Problem requirements — The answer must be an exact copy of the entries that follow, with all images removed.

Input material —
▬▬▬▬▬▬

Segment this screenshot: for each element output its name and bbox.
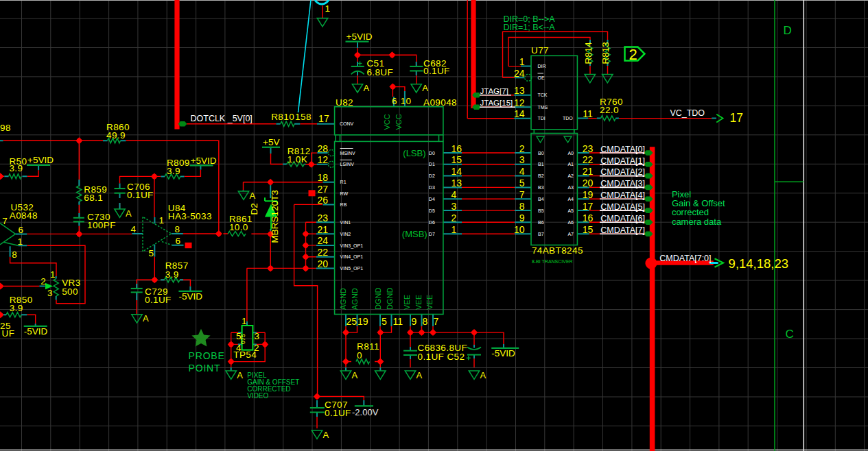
svg-text:2: 2 (254, 343, 259, 353)
svg-text:A: A (417, 370, 423, 380)
svg-text:3: 3 (47, 288, 53, 298)
svg-text:23: 23 (317, 212, 328, 223)
svg-text:9,14,18,23: 9,14,18,23 (729, 256, 788, 271)
svg-text:13: 13 (514, 85, 525, 96)
svg-text:8: 8 (423, 316, 428, 327)
svg-text:1: 1 (159, 215, 165, 226)
svg-text:7: 7 (434, 316, 439, 327)
svg-text:-5VID: -5VID (491, 348, 515, 358)
svg-text:8: 8 (12, 249, 17, 260)
svg-text:49.9: 49.9 (106, 130, 126, 141)
svg-text:B5: B5 (538, 208, 544, 213)
svg-text:A09048: A09048 (423, 97, 457, 108)
svg-text:RB: RB (340, 202, 347, 207)
svg-text:VIN3_OP1: VIN3_OP1 (340, 243, 364, 249)
svg-text:(LSB): (LSB) (403, 148, 425, 158)
svg-text:8: 8 (175, 224, 180, 234)
svg-text:A2: A2 (567, 173, 574, 178)
svg-text:+5V: +5V (263, 137, 279, 147)
svg-text:A6: A6 (567, 220, 574, 225)
svg-text:camera data: camera data (672, 217, 722, 227)
svg-text:D6: D6 (429, 220, 435, 225)
svg-text:8-BI TRANSCIVER: 8-BI TRANSCIVER (532, 259, 573, 264)
svg-text:9: 9 (519, 212, 525, 223)
svg-text:TCK: TCK (538, 93, 548, 97)
svg-text:A1: A1 (567, 162, 574, 167)
svg-text:17: 17 (583, 201, 594, 212)
svg-text:10: 10 (401, 96, 412, 106)
svg-text:22: 22 (583, 154, 594, 165)
svg-text:3: 3 (519, 154, 525, 165)
svg-text:1: 1 (325, 3, 331, 14)
svg-text:A: A (323, 430, 329, 440)
svg-text:68.1: 68.1 (84, 193, 103, 203)
svg-text:A: A (422, 83, 428, 93)
svg-text:10.0: 10.0 (229, 222, 248, 232)
svg-text:DGND: DGND (386, 288, 394, 310)
svg-text:26: 26 (317, 195, 328, 206)
svg-text:A0: A0 (567, 151, 574, 156)
svg-text:158: 158 (295, 112, 312, 122)
svg-text:VCC: VCC (395, 114, 403, 130)
svg-text:28: 28 (317, 143, 328, 154)
svg-text:0.1UF: 0.1UF (325, 408, 351, 418)
svg-text:0.1UF: 0.1UF (127, 190, 154, 200)
svg-text:OE: OE (538, 75, 545, 80)
svg-text:3.9: 3.9 (167, 166, 180, 176)
svg-text:5: 5 (149, 248, 154, 258)
svg-text:7: 7 (2, 216, 8, 226)
svg-text:UF: UF (2, 328, 15, 339)
svg-text:CONV: CONV (340, 121, 354, 126)
svg-text:4: 4 (451, 189, 457, 200)
svg-text:12: 12 (317, 154, 328, 165)
svg-text:12: 12 (514, 97, 525, 108)
svg-text:VEE: VEE (403, 295, 411, 310)
svg-text:B2: B2 (538, 173, 544, 178)
svg-text:CMDATA[7:0]: CMDATA[7:0] (659, 254, 711, 263)
svg-text:D4: D4 (429, 197, 435, 202)
svg-text:20: 20 (583, 178, 594, 188)
svg-text:5: 5 (519, 178, 525, 188)
svg-text:1: 1 (519, 56, 525, 67)
svg-text:D7: D7 (429, 232, 435, 236)
svg-text:98: 98 (0, 123, 11, 133)
svg-text:DIR=1; B<--A: DIR=1; B<--A (504, 23, 556, 32)
svg-text:VCC: VCC (383, 114, 391, 130)
svg-text:PROBE: PROBE (189, 350, 225, 361)
svg-text:1: 1 (242, 316, 247, 326)
svg-text:0: 0 (357, 350, 362, 361)
svg-text:R813: R813 (600, 42, 611, 64)
svg-text:7: 7 (519, 189, 525, 200)
svg-text:13: 13 (451, 178, 462, 188)
svg-text:1: 1 (18, 236, 23, 247)
svg-text:500: 500 (62, 287, 78, 297)
svg-text:DGND: DGND (374, 288, 382, 310)
svg-text:075: 075 (239, 334, 246, 344)
svg-text:3: 3 (451, 201, 457, 212)
svg-text:1: 1 (451, 224, 457, 235)
svg-text:9: 9 (412, 316, 417, 327)
svg-text:22.0: 22.0 (600, 105, 619, 115)
svg-text:R814: R814 (583, 42, 594, 64)
svg-text:18: 18 (317, 172, 328, 183)
svg-text:D1: D1 (429, 162, 435, 167)
svg-text:RW: RW (340, 191, 349, 196)
svg-text:POINT: POINT (189, 363, 221, 374)
svg-text:VC_TDO: VC_TDO (670, 108, 705, 118)
svg-text:B6: B6 (538, 220, 544, 225)
svg-text:8: 8 (519, 201, 525, 212)
svg-text:A: A (364, 83, 370, 93)
svg-text:D5: D5 (429, 208, 435, 213)
svg-text:-5VID: -5VID (24, 326, 48, 337)
svg-text:16: 16 (451, 143, 462, 154)
svg-text:A0848: A0848 (10, 210, 38, 221)
svg-text:6: 6 (392, 96, 397, 106)
svg-text:19: 19 (357, 316, 368, 327)
svg-text:VIN1: VIN1 (340, 220, 351, 225)
svg-text:20: 20 (317, 258, 328, 269)
svg-text:A: A (237, 370, 243, 380)
svg-text:D: D (784, 24, 792, 37)
svg-text:VIN2: VIN2 (340, 232, 351, 236)
svg-text:21: 21 (583, 166, 594, 177)
svg-text:0.1UF: 0.1UF (145, 295, 172, 305)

▬▬▬▬▬▬

Exercise solution —
Segment this screenshot: for each element output its name and bbox.
svg-text:2: 2 (254, 343, 259, 353)
svg-text:A: A (417, 370, 423, 380)
svg-text:3: 3 (47, 288, 53, 298)
svg-text:23: 23 (317, 212, 328, 223)
svg-text:9,14,18,23: 9,14,18,23 (729, 256, 788, 271)
svg-text:13: 13 (514, 85, 525, 96)
svg-text:8: 8 (423, 316, 428, 327)
svg-text:1: 1 (159, 215, 165, 226)
svg-text:7: 7 (434, 316, 439, 327)
svg-text:-5VID: -5VID (491, 348, 515, 358)
svg-text:8: 8 (12, 249, 17, 260)
svg-text:49.9: 49.9 (106, 130, 126, 141)
svg-text:B5: B5 (538, 208, 544, 213)
svg-text:A09048: A09048 (423, 97, 457, 108)
svg-text:RB: RB (340, 202, 347, 207)
svg-text:VIN3_OP1: VIN3_OP1 (340, 243, 364, 249)
svg-text:(LSB): (LSB) (403, 148, 425, 158)
svg-text:8: 8 (175, 224, 180, 234)
svg-text:A2: A2 (567, 173, 574, 178)
svg-text:+5V: +5V (263, 137, 279, 147)
svg-text:A6: A6 (567, 220, 574, 225)
svg-text:camera data: camera data (672, 217, 722, 227)
svg-text:D6: D6 (429, 220, 435, 225)
svg-text:8-BI TRANSCIVER: 8-BI TRANSCIVER (532, 259, 573, 264)
svg-text:9: 9 (519, 212, 525, 223)
svg-text:TCK: TCK (538, 93, 548, 97)
svg-text:A1: A1 (567, 162, 574, 167)
svg-text:17: 17 (583, 201, 594, 212)
svg-text:10: 10 (401, 96, 412, 106)
svg-text:22: 22 (583, 154, 594, 165)
svg-text:3: 3 (519, 154, 525, 165)
svg-text:1: 1 (325, 3, 331, 14)
svg-text:A: A (323, 430, 329, 440)
svg-text:68.1: 68.1 (84, 193, 103, 203)
svg-text:A: A (422, 83, 428, 93)
svg-text:10.0: 10.0 (229, 222, 248, 232)
svg-text:DGND: DGND (386, 288, 394, 310)
svg-text:26: 26 (317, 195, 328, 206)
svg-text:A0: A0 (567, 151, 574, 156)
svg-text:158: 158 (295, 112, 312, 122)
svg-text:VCC: VCC (395, 114, 403, 130)
svg-text:28: 28 (317, 143, 328, 154)
svg-text:0.1UF: 0.1UF (325, 408, 351, 418)
svg-text:0.1UF: 0.1UF (127, 190, 154, 200)
svg-text:OE: OE (538, 75, 545, 80)
svg-text:3.9: 3.9 (167, 166, 180, 176)
svg-text:5: 5 (149, 248, 154, 258)
svg-text:7: 7 (2, 216, 8, 226)
svg-text:UF: UF (2, 328, 15, 339)
svg-text:CONV: CONV (340, 121, 354, 126)
svg-text:4: 4 (451, 189, 457, 200)
svg-text:12: 12 (317, 154, 328, 165)
svg-text:12: 12 (514, 97, 525, 108)
svg-text:VEE: VEE (403, 295, 411, 310)
svg-text:B2: B2 (538, 173, 544, 178)
svg-text:CMDATA[7:0]: CMDATA[7:0] (659, 254, 711, 263)
svg-text:D4: D4 (429, 197, 435, 202)
svg-text:20: 20 (583, 178, 594, 188)
svg-text:5: 5 (519, 178, 525, 188)
svg-text:1: 1 (519, 56, 525, 67)
svg-text:D7: D7 (429, 232, 435, 236)
svg-text:98: 98 (0, 123, 11, 133)
svg-text:DIR=1; B<--A: DIR=1; B<--A (504, 23, 556, 32)
svg-text:VCC: VCC (383, 114, 391, 130)
svg-text:PROBE: PROBE (189, 350, 225, 361)
svg-text:1: 1 (242, 316, 247, 326)
svg-text:0: 0 (357, 350, 362, 361)
svg-text:R813: R813 (600, 42, 611, 64)
svg-text:7: 7 (519, 189, 525, 200)
svg-text:13: 13 (451, 178, 462, 188)
svg-text:1: 1 (18, 236, 23, 247)
svg-text:500: 500 (62, 287, 78, 297)
svg-text:DGND: DGND (374, 288, 382, 310)
svg-text:075: 075 (239, 334, 246, 344)
svg-text:3: 3 (451, 201, 457, 212)
svg-text:1: 1 (451, 224, 457, 235)
svg-text:9: 9 (412, 316, 417, 327)
svg-text:22.0: 22.0 (600, 105, 619, 115)
svg-text:R814: R814 (583, 42, 594, 64)
svg-text:18: 18 (317, 172, 328, 183)
svg-text:D1: D1 (429, 162, 435, 167)
svg-text:RW: RW (340, 191, 349, 196)
svg-text:POINT: POINT (189, 363, 221, 374)
svg-text:VC_TDO: VC_TDO (670, 108, 705, 118)
svg-text:B6: B6 (538, 220, 544, 225)
svg-text:8: 8 (519, 201, 525, 212)
svg-text:A: A (364, 83, 370, 93)
svg-text:D5: D5 (429, 208, 435, 213)
svg-text:-5VID: -5VID (24, 326, 48, 337)
svg-text:16: 16 (451, 143, 462, 154)
svg-text:A0848: A0848 (10, 210, 38, 221)
svg-text:6: 6 (392, 96, 397, 106)
svg-text:19: 19 (357, 316, 368, 327)
svg-text:VIN1: VIN1 (340, 220, 351, 225)
svg-text:20: 20 (317, 258, 328, 269)
svg-text:A: A (237, 370, 243, 380)
svg-text:D: D (784, 24, 792, 37)
svg-text:VIN2: VIN2 (340, 232, 351, 236)
svg-text:21: 21 (583, 166, 594, 177)
svg-text:0.1UF: 0.1UF (145, 295, 172, 305)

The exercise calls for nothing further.